Defendants argue that the Amended Complaint still fails to adequately establish antitrust standing as is required for many of Plaintiffs' claims under Associated General Contractors of California, Inc. v. California State Council of Carpenters (“AGC”), 459 U.S. 519 (1983). They also claim that Plaintiffs' remaining state law claims should be dismissed. The Court will address each issue in turn.

A. Antitrust Standing

The Amended Complaint brings antitrust claims under the Sherman Act and the antitrust laws of 30 states. It also brings consumer protection claims under the laws of 12 states. The Court previously found that Plaintiffs must show antitrust standing not only for their claims under the Sherman Act and many of the state antitrust laws, but also for their claims under the Packers and Stockyards Act (“PSA”) and many of the state consumer protection laws. In re Cattle and Beef Antitrust Litig., 2023 WL 5310905, at *4, 8-9.

Plaintiffs bring antitrust claims on behalf of state law damages classes in Alabama, Arizona, Arkansas, California, Connecticut, District of Columbia, Hawaii, Illinois, Iowa, Kansas, Maine, Maryland, Michigan, Minnesota, Mississippi, Nebraska, Nevada, New Hampshire, New Mexico, New York, North Carolina, North Dakota, Oregon, Rhode Island, South Dakota, Tennessee, Utah, Vermont, West Virginia, and Wisconsin. (Am. Compl. ¶ 335.)

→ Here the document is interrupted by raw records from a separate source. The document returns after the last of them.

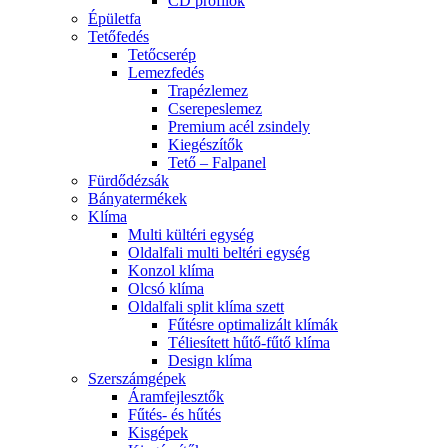
CD profilok
Épületfa
Tetőfedés
Tetőcserép
Lemezfedés
Trapézlemez
Cserepeslemez
Premium acél zsindely
Kiegészítők
Tető – Falpanel
Fürdődézsák
Bányatermékek
Klíma
Multi kültéri egység
Oldalfali multi beltéri egység
Konzol klíma
Olcsó klíma
Oldalfali split klíma szett
Fűtésre optimalizált klímák
Téliesített hűtő-fűtő klíma
Design klíma
Szerszámgépek
Áramfejlesztők
Fűtés- és hűtés
Kisgépek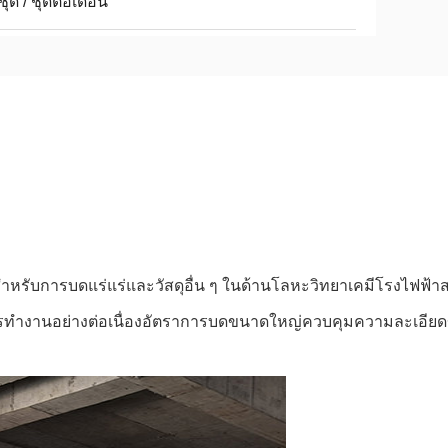
ชุด / ชุดต่อเดือน
สำหรับการบดแร่แร่และวัสดุอื่น ๆ ในด้านโลหะวิทยาเคมีโรงไฟฟ
งๆการทำงานอย่างต่อเนื่องอัตราการบดขนาดใหญ่ควบคุมความละเอีย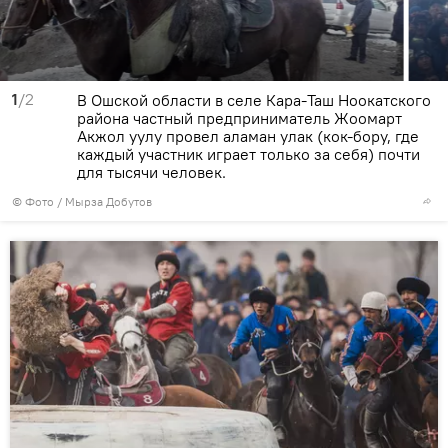
1
/2
В Ошской области в селе Кара-Таш Ноокатского
района частный предприниматель Жоомарт
Акжол уулу провел аламан улак (кок-бору, где
каждый участник играет только за себя) почти
для тысячи человек.
© Фото / Мырза Добутов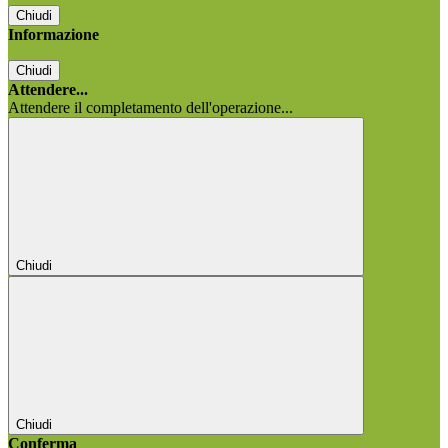
Chiudi
Informazione
Chiudi
Attendere...
Attendere il completamento dell'operazione...
Chiudi
Chiudi
Conferma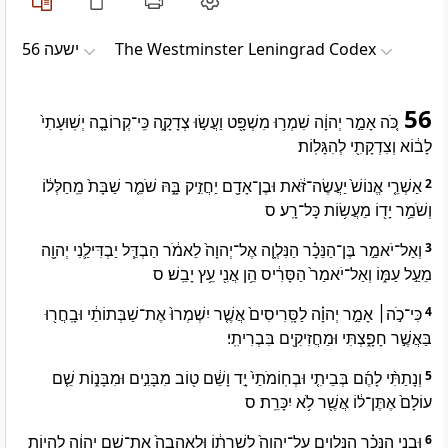
ישעה 56
The Westminster Leningrad Codex
56
כֹּ֚ה אָמַ֣ר יְהוָ֔ה שִׁמְר֥וּ מִשְׁפָּ֖ט וַעֲשׂ֣וּ צְדָקָ֑ה כִּֽי־קְרוֹבָ֤ה יְשֽׁוּעָתִי֙
לָב֔וֹא וְצִדְקָתִ֖י לְהִגָּלֽוֹת׃
אַשְׁרֵ֤י אֱנוֹשׁ֙ יַעֲשֶׂה־זֹּ֔את וּבֶן־אָדָ֖ם יַחֲזִ֣יק בָּ֑הּ שֹׁמֵ֤ר שַׁבָּת֙ מֵֽחַלְּל֔וֹ
2
וְשֹׁמֵ֥ר יָד֖וֹ מֵעֲשׂ֥וֹת כָּל־רָֽע׃ ס
וְאַל־יֹאמַ֣ר בֶּן־הַנֵּכָ֗ר הַנִּלְוָ֤ה אֶל־יְהוָה֙ לֵאמֹ֔ר הַבְדֵּ֧ל יַבְדִּילַ֛נִי יְהוָ֖ה
3
מֵעַ֣ל עַמּ֑וֹ וְאַל־יֹאמַר֙ הַסָּרִ֔יס הֵ֥ן אֲנִ֖י עֵ֥ץ יָבֵֽשׁ׃ ס
כִּי־כֹ֣ה׀ אָמַ֣ר יְהוָ֗ה לַסָּֽרִיסִים֙ אֲשֶׁ֤ר יִשְׁמְרוּ֙ אֶת־שַׁבְּתוֹתַ֔י וּבָֽחֲר֖וּ
4
בַּאֲשֶׁ֣ר חָפָ֑צְתִּי וּמַחֲזִיקִ֖ים בִּבְרִיתִֽי׃
וְנָתַתִּ֨י לָהֶ֜ם בְּבֵיתִ֤י וּבְחֽוֹמֹתַי֙ יָ֣ד וָשֵׁ֔ם ט֖וֹב מִבָּנִ֣ים וּמִבָּנ֑וֹת שֵׁ֤ם
5
עוֹלָם֙ אֶתֶּן־ל֔וֹ אֲשֶׁ֖ר לֹ֥א יִכָּרֵֽת׃ ס
וּבְנֵ֣י הַנֵּכָ֗ר הַנִּלְוִ֤ים עַל־יְהוָה֙ לְשָׁ֣רְת֔וֹ וּֽלְאַהֲבָה֙ אֶת־שֵׁ֣ם יְהוָ֔ה לִהְי֥וֹת
6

Plaintiffs bring state consumer protection claims on behalf of state law damages classes in Arizona, California, Colorado, Florida, Illinois, Nevada, New Mexico, New York, North Carolina, Oregon, Tennessee, and Wisconsin. (Am. Compl. ¶ 339.)

AGC establishes six factors to determine whether a plaintiff has antitrust standing:

(1) The causal connection between the alleged antitrust violation and the harm to the plaintiff; (2) Improper motive; (3) Whether the injury was of a type that Congress sought to redress with the antitrust laws; (4) The directness between the injury and the market restraint; (5) The speculative nature of the damages; (6) The risk of duplicate recoveries or complex damage apportionment.
Midwest Commc'ns v. Minn. Twins, Inc., 779 F.2d 444, 450 n.6 (8th Cir. 1985). This inquiry essentially results in a determination of whether “the plaintiff [is] the target of the anticompetitive activity, not one who has merely suffered indirect, secondary, or remote injury.” Id. at 451 (citation and internal quotations omitted). The Court will analyze each factor in turn.

1. Causal Connection

The Court must first consider the “causal connection between the alleged antitrust violation and the harm to the plaintiff.” McDonald v. Johnson & Johnson, 722 F.2d 1370, 1374 (8th Cir. 1983). The Court previously found this factor weighed against antitrust standing because Plaintiffs failed to allege how manipulating fed cattle prices impacted cow-calf prices. In re Cattle and Beef Antitrust Litig., 2023 WL 5310905, at *4-5. Plaintiffs, relabeled as producers of feeder cattle, newly allege that Defendants' conduct directly impacts the price of feeder cattle, as demonstrated by the chart comparing the CME Feeder Cattle Index to fed cattle prices. Plaintiffs also point to statements by industry experts who claim that “[t]he most important factor influencing feeder cattle prices is the price of the animal when finished,” and that “[f]eeder cattle markets are expectation markets that are primarily driven by two things: (1) the expected value of fed cattle in the future and (2) the cost of getting those feeder cattle to that point.” (Am. Compl. ¶¶ 236, 239.)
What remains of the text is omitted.